“The Wayward Regional Transmissions” reviewed by ei magazine

The Wayward Regional Transmissions, though of a fascinating genesis, might be taken as an act of cultural appropriation. Conceived as a function of its unwaning reproduction, another element—Oriental Middle Eastern Music —is exhumed and takes a whirl around the Mobieus strip. There is a certain pleasure in all this promiscuous play, though. And, as it happens, Ran Slavin does not simply embrace a soggy eclecticism, but often crafts a vibrant gestural language from these disparate musical surfaces. The medium may be the message, then, but at this point, the content still manipulates it so as to relay some subtle effects. Opener “Village” erects a malleable, unpredictable surface, stimulated by a kaleidoscope of shifting instrumental colors and the raucous yet restrained ebullience of Slavin’s digital clicks and stutters. A welter of other tracks favor slowly morphing repetitions and a faint rhythmic sensibility; others opt to juxtapose shimmering textures with the crisp virtuosic attacks of Ahuva Ozeri, who lends the voice of her three-steel string indian instrument, the Bulbul Tarang, to many of Slavin’s compositions. On “Shelters And Peace,” if only for brief moments, the Bulbul Tarang peeks through the processing and exudes a ritualistic aura, yet even then, carefully placed against the queasy loops, slowly extended harmonic explorations and placid tones, it dwells on another plane, one devoid of oxygen, where its many copies serve to render them all artificial and which open the door to numerous reconfigurations. On the other hand, these elements from Oriental Middle Eastern undeniably gives Slavin much to play with—and that he does, having them snake and swirl through the seismic force of his programming, adding many shades and creating a rhapsodic aura.

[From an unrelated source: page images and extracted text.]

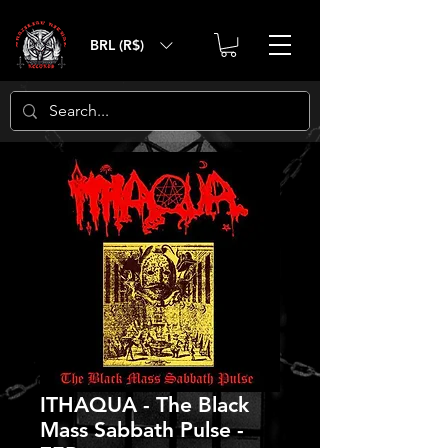
BRL (R$)
ITHAQUA - The Black
Mass Sabbath Pulse -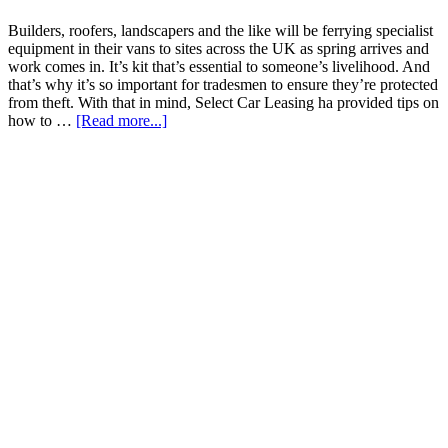
Builders, roofers, landscapers and the like will be ferrying specialist
equipment in their vans to sites across the UK as spring arrives and
work comes in. It’s kit that’s essential to someone’s livelihood. And
that’s why it’s so important for tradesmen to ensure they’re protected
from theft. With that in mind, Select Car Leasing ha provided tips on
how to …
[Read more...]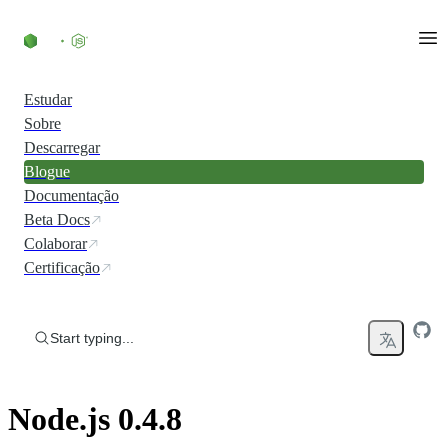
Skip to content
Estudar
Sobre
Descarregar
Blogue
Documentação
Beta Docs
Colaborar
Certificação
Start typing...
Node.js 0.4.8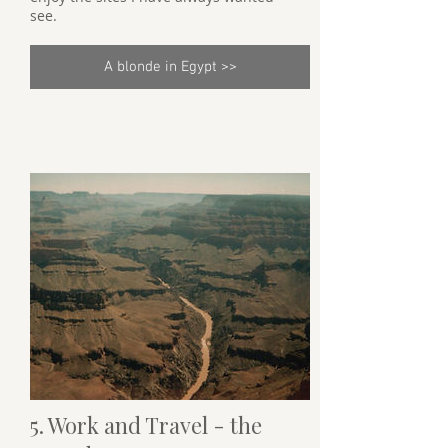
see.
A blonde in Egypt >>
5. Work and Travel - the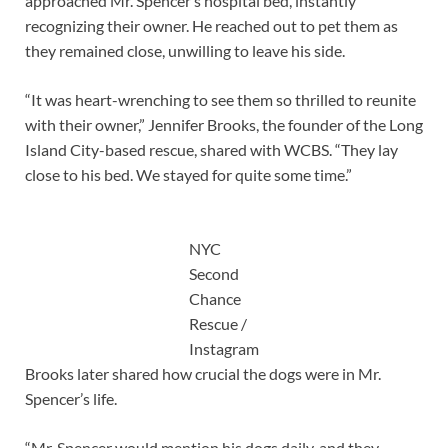
approached Mr. Spencer’s hospital bed, instantly
recognizing their owner. He reached out to pet them as
they remained close, unwilling to leave his side.
“It was heart-wrenching to see them so thrilled to reunite
with their owner,” Jennifer Brooks, the founder of the Long
Island City-based rescue, shared with WCBS. “They lay
close to his bed. We stayed for quite some time.”
NYC
Second
Chance
Rescue /
Instagram
Brooks later shared how crucial the dogs were in Mr.
Spencer’s life.
“Mr. Spencer would mention his dogs daily, and they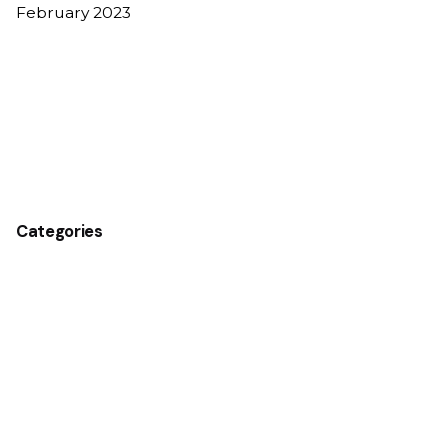
February 2023
Categories
Business
Construction
Design
Energy
Finance
Government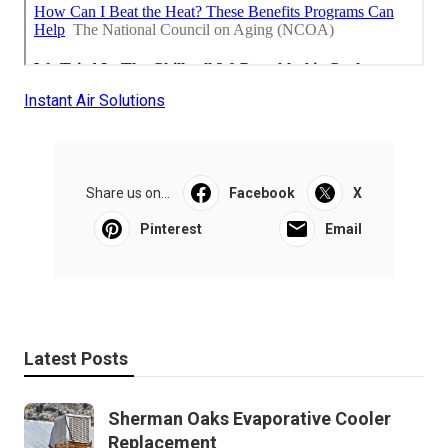
Instant Air Solutions
Share us on...
Facebook
X
Pinterest
Email
Latest Posts
Sherman Oaks Evaporative Cooler
Replacement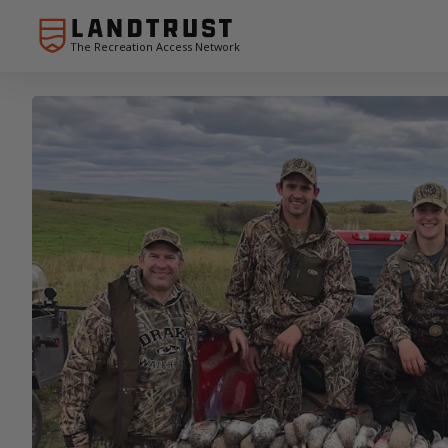
The Recreation Access Network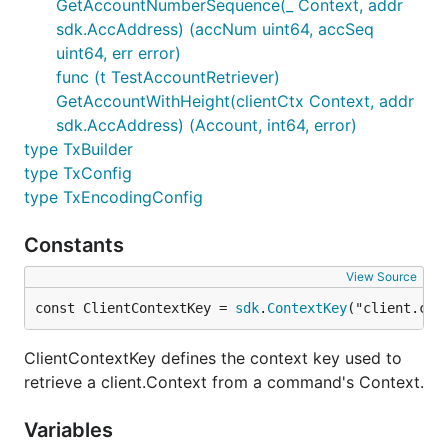
GetAccountNumberSequence(_ Context, addr
sdk.AccAddress) (accNum uint64, accSeq
uint64, err error)
func (t TestAccountRetriever)
GetAccountWithHeight(clientCtx Context, addr
sdk.AccAddress) (Account, int64, error)
type TxBuilder
type TxConfig
type TxEncodingConfig
Constants
View Source
const ClientContextKey = 
sdk
.
ContextKey
("client.con
ClientContextKey defines the context key used to
retrieve a client.Context from a command's Context.
Variables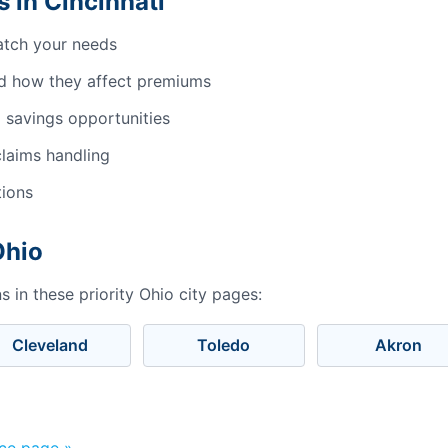
 in Cincinnati
atch your needs
d how they affect premiums
 savings opportunities
laims handling
tions
Ohio
 in these priority Ohio city pages:
Cleveland
Toledo
Akron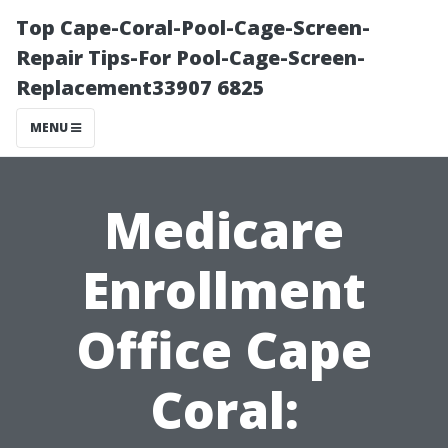
Top Cape-Coral-Pool-Cage-Screen-
Repair Tips-For Pool-Cage-Screen-
Replacement33907 6825
MENU
Medicare
Enrollment
Office Cape
Coral: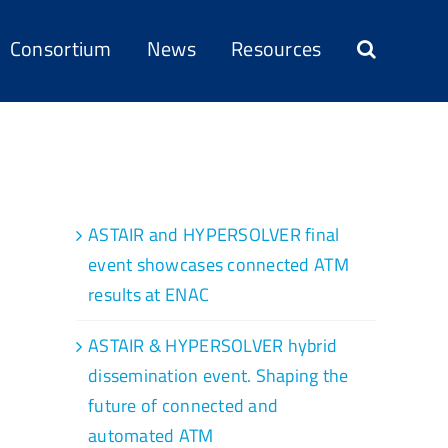
Consortium
News
Resources
Recent Posts
ASTAIR and HYPERSOLVER final
event showcases connected ATM
results at ENAC
ASTAIR & HYPERSOLVER hybrid
dissemination event. Shaping the
future of connected and
automated ATM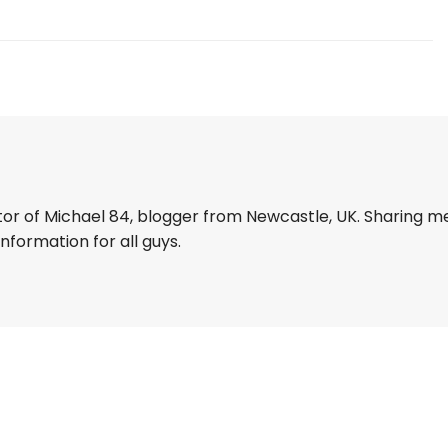
tor of Michael 84, blogger from Newcastle, UK. Sharing m
information for all guys.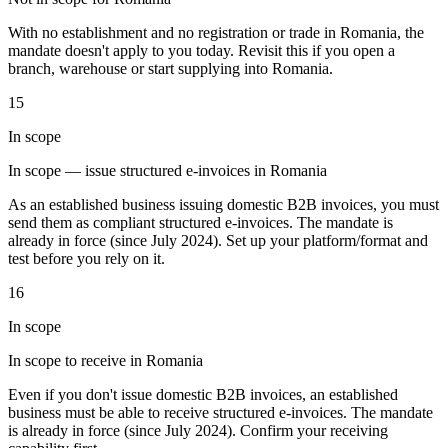
Tools
With no establishment and no registration or trade in Romania, the
VAT Calculator
GST Calculator
Sales Tax Calculator
VAT Number
mandate doesn't apply to you today. Revisit this if you open a
Checker
E-Invoice Mandate Tracker
branch, warehouse or start supplying into Romania.
15
In scope
In scope — issue structured e-invoices in Romania
As an established business issuing domestic B2B invoices, you must
send them as compliant structured e-invoices. The mandate is
already in force (since July 2024). Set up your platform/format and
test before you rely on it.
16
In scope
In scope to receive in Romania
Experts
Our Authors
Become a Contributor
Choose an Expert
Even if you don't issue domestic B2B invoices, an established
business must be able to receive structured e-invoices. The mandate
is already in force (since July 2024). Confirm your receiving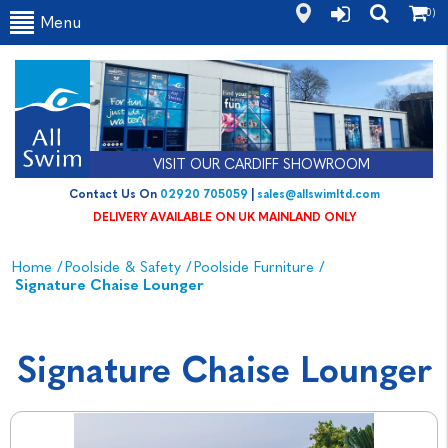
(0)
Menu
VISIT OUR CARDIFF SHOWROOM
Contact Us On
02920 705059
|
sales@allswimltd.com
DELIVERY AVAILABLE ON UK MAINLAND ONLY
Home
/
Poolside & Safety
/
Poolside Furniture
/
Signature Chaise Lounger
Signature Chaise Lounger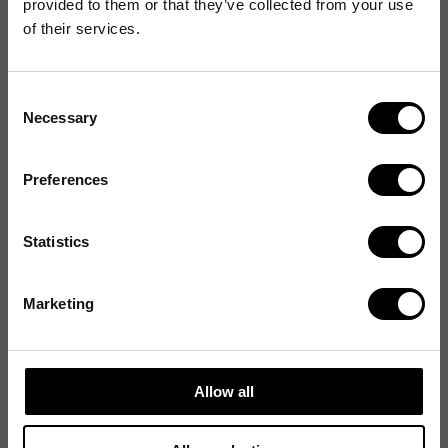
provided to them or that they’ve collected from your use
Förpackning
of their services.
Förpackningens innehåll
Consent
Necessary
Selection
Generella egenskaper
Preferences
Logistikdata
Statistics
Miljökrav
Marketing
Prestanda
Strömtillförsel
Allow all
Systemkrav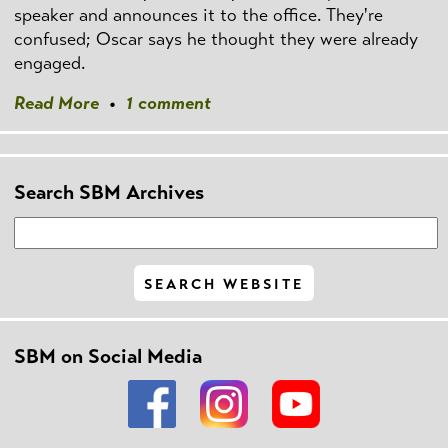
speaker and announces it to the office. They're
confused; Oscar says he thought they were already
engaged.
Read More
•
1 comment
Search SBM Archives
SBM on Social Media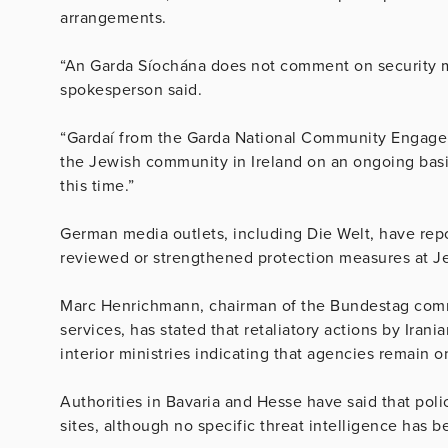
arrangements.
“An Garda Síochána does not comment on security mat
spokesperson said.
“Gardaí from the Garda National Community Engage
the Jewish community in Ireland on an ongoing basi
this time.”
German media outlets, including Die Welt, have repor
reviewed or strengthened protection measures at Jew
Marc Henrichmann, chairman of the Bundestag commit
services, has stated that retaliatory actions by Irani
interior ministries indicating that agencies remain o
Authorities in Bavaria and Hesse have said that poli
sites, although no specific threat intelligence has b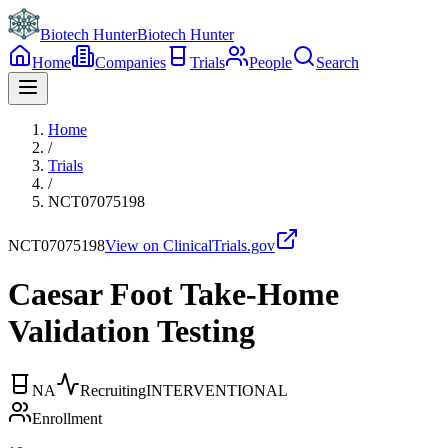
Biotech Hunter
Biotech Hunter
Home
Companies
Trials
People
Search
Home
/
Trials
/
NCT07075198
NCT07075198
View on ClinicalTrials.gov
Caesar Foot Take-Home
Validation Testing
NA
Recruiting
INTERVENTIONAL
Enrollment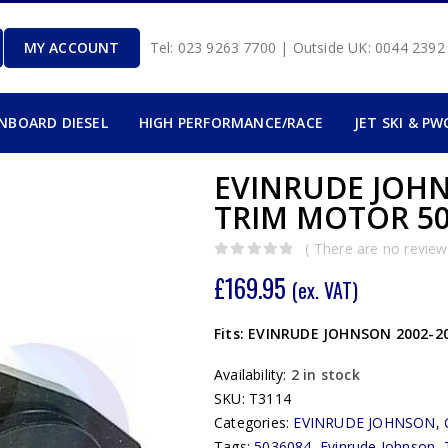
MY ACCOUNT
Tel: 023 9263 7700 | Outside UK: 0044 239
INBOARD DIESEL
HIGH PERFORMANCE/RACE
JET SKI & PW
EVINRUDE JOHN
TRIM MOTOR 50
( There are no reviews
0
out of 5
£
169.95
(ex. VAT)
Fits: EVINRUDE JOHNSON 2002-20
Availability:
2 in stock
SKU:
T3114
Categories:
EVINRUDE JOHNSON
,
Tags:
5036084
,
Evinrude Johnson
,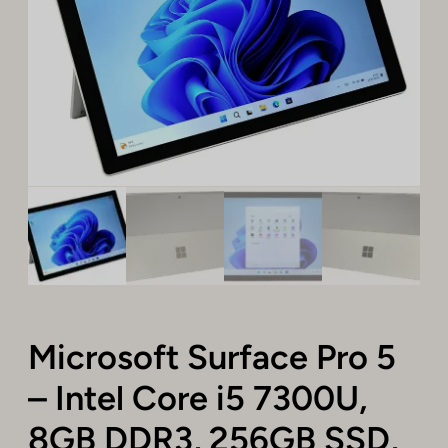
Microsoft Surface Pro 5
– Intel Core i5 7300U,
8GB DDR3, 256GB SSD,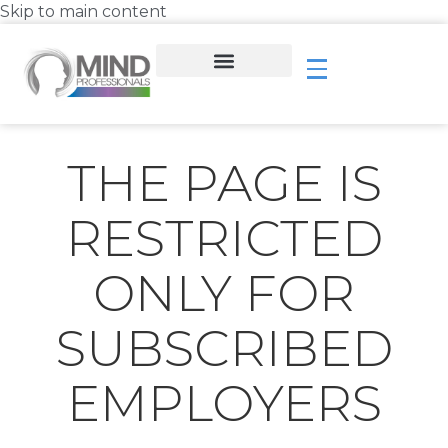
Skip to main content
THE PAGE IS
RESTRICTED
ONLY FOR
SUBSCRIBED
EMPLOYERS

Slavin isn’t exactly showing disrespect to these traditions, but, much the way most everything is now commutable into computer terms, he is trying to sow them into the fabric of his own musical language. Over the course of the album, these elements enter the eternity of artificial memory—a utopia where Oriental Middle Eastern music and abstract electronica exist amiably—and they look strangely at home there.